Review of Resident 47's clinical record revealed a progress note by psychiatric-mental health nurse practitioner (PMHNP) dated September 5, 2023, at 7:00 p.m. indicating, "contacted by SW (social worker). Resident 47 with recent increase in aggression. Hit and bit staff. Aggressive with care. DVT (Deep vein thrombosis, a blood clot forms in one or more of the deep veins in the body) currently being treated. Increased pain. Probable increase in anxiety r/t (related to) care. Recommend Ativan .25 mg (milligrams) q (every) 12 hours for anxiety x 14 days. Hold of sedation."

Resident 47 was unavailable for an interview due to being admitted to the hospital on March 3, 2024.

Interview conducted with the Nursing Home Administrator (NHA) on March 8, 2024, at 10:30 a.m. confirmed that the facility failed to protect residents from abuse for one of eighteen residents reviewed resulting in actual harm to the resident (Resident 47).

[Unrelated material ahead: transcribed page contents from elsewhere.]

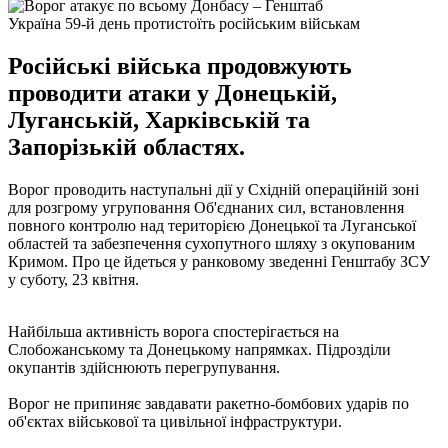
Україна 59-й день протистоїть російським військам
Російські війська продовжують
проводити атаки у Донецькій,
Луганській, Харківській та
Запорізькій областях.
Ворог проводить наступальні дії у Східній операційній зоні
для розгрому угруповання Об'єднаних сил, встановлення
повного контролю над територією Донецької та Луганської
областей та забезпечення сухопутного шляху з окупованим
Кримом. Про це йдеться у ранковому зведенні Генштабу ЗСУ
у суботу, 23 квітня.
Найбільша активність ворога спостерігається на
Слобожанському та Донецькому напрямках. Підрозділи
окупантів здійснюють перегрупування.
Ворог не припиняє завдавати ракетно-бомбових ударів по
об'єктах військової та цивільної інфраструктури.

28 Pa Code: 201.14 (a ) Responsibility of licensee

28 Pa Code: 201.18 (b)(1)(3) Management

28 Pa Code: 211.10 (d) Resident care policies

28 Pa Code 211.12 (d)(3) Nursing services



 Plan of Correction - To be completed: 04/03/2024




This POC does not constitute an admission of or agreement with the alleged facts and conclusions set forth on the survey report. It is prepared and executed solely as a means to continually improve quality of care and to comply with all applicable state and federal regulatory requirements.

1. Resident 47 care plan has been reviewed and reflects the changes made at the time of the event. Incident Report review reveals no other residents identified to have been affected by the event.

2. DON/Designee shall provide nursing staff education on Abuse, Neglect and Exploitation.


3. Administrator and DON shall review and update the Facility Agency Orientation packet to ensure effective education of Abuse, Neglect and Exploitation is present prior to agency personnel working in the facility.

4. DON/designee shall provide education for nursing staff on providing care for residents with cognitive impairment and challenging behaviors.


5. All Incident Reports shall be monitored weekly for eight weeks by the DON and Administrator to ensure proper investigative procedures are being followed weekly. Results shall be communicated in QAPI committee for review and recommendation.

6. All Grievance/Concern Forms shall be monitored by the Social Worker and Administrator weekly for eight weeks to ensure proper investigation and follow up is being completed. Results shall be communicated in QAPI committee for review and recommendation.